Abstract: Building knowledge-based systems requires knowledge that can come from various sources: domain experts providing structured data ready for use, tacit knowledge implicitly generated by user groups, relevant documentation in the domain, etc. We are interested in the particular case of intelligent tutoring systems (ITS) in which a software agent provides context-sensitive help to users (learners). To effectively accomplish its task, the agent maintains both declarative knowledge about the learning domain (semantic memory of the domain sometimes implemented as ontology) as well as procedural knowledge associated with problem solving activities (task). The process of acquiring this knowledge can be eased using automatic extraction techniques. This talk will describe the special case of ill-defined domains where specific knowledge associated with the task is extracted from learners’ logs collected in problem-solving situation. A data mining method, based on a combination of sequential pattern and the of association rules is used and allows to extract rules to enrich the problem space that will be used by the agent to monitor the learner's reasoning and provide her/him with appropriate hints. In addition, the talk will present some techniques used for building ‘good quality’ domain ontology. We will also discuss the current main research directions in the field of intelligent tutoring systems and present some of our own experiences in ITS development project. The MUSE-Logic and CanadarmTutor systems will be used as examples. The first is an intelligent tutoring system for learning logical reasoning in various situations, while the second is an intelligent tutoring system with a simulated environment for training in complex tasks involving the manipulation of a robotic arm.

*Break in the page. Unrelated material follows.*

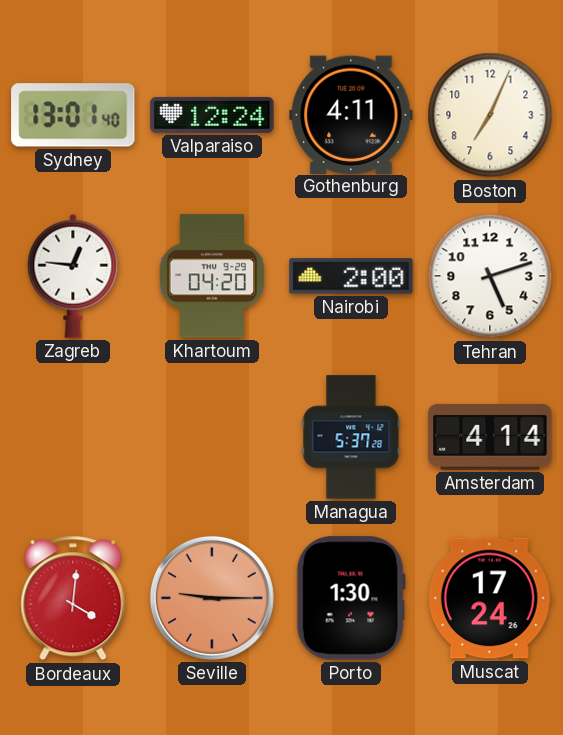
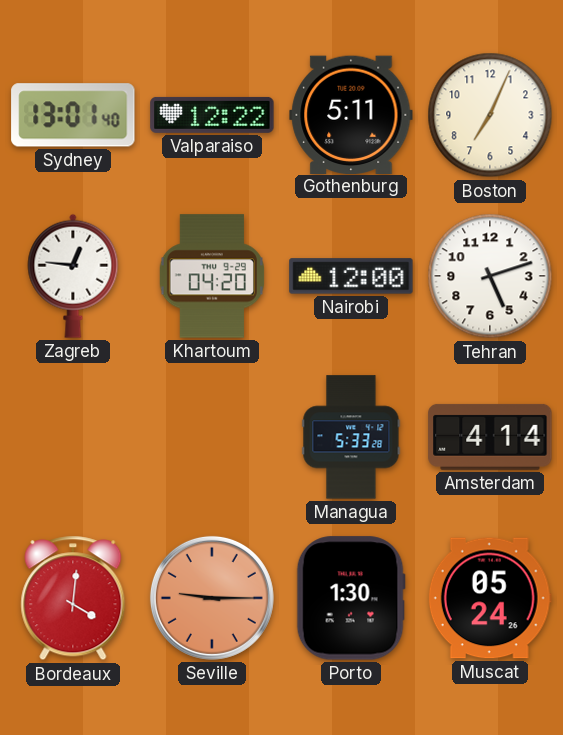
Valparaiso: 12:24 -> 12:22
Gothenburg: 4:11 -> 5:11
Nairobi: 2:00 -> 12:00
Managua: 5:37 -> 5:33
Muscat: 17:24 -> 05:24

Bio: Roger Nkambou has been working in the field of intelligent tutoring systems and Artificial Intelligence in Education for more than 20 years. He published numerous papers and edited several books on intelligent tutoring systems (ITSs) and related issues including Web-based uses of those systems. His research interests include knowledge engineering, education data mining, methods for learner modeling, and authoring tools for building ITSs. Prof. Nkambou is currently a Full Professor of Computer Science at the University of Quebec at Montreal, where he has chaired the Graduate Studies in Cognitive Computing for 5 years (2009-2013). He is also the former director of the Knowledge Acquisition and Management Lab (2000-2010) and an adjunct professor at the University of Montreal since 1998. He was holding visiting faculty appointments at several Universities including Université Blaise-Pascal (France), Université de Pau (France) and the University of Osaka (Japan). Prof.. Nkambou is a member of the Steering Committee of the International Conference on Intelligent Tutoring Systems. He also serves as a member of the program committee of major international conferences in his field including Educational Data Mining, Artificial Intelligence in Education, and Technology Enhanced Learning. He is one of the General Chairs of the 25th WWW Conference to be held in Montreal (Canada) in 2016. He was involved in the organization of the first Educational Data Mining conference and chaired The 9th International Conference on Intelligent Tutoring Systems (2008) and The 20th International Conference on User Modeling, Adaptation and Personalization (2012).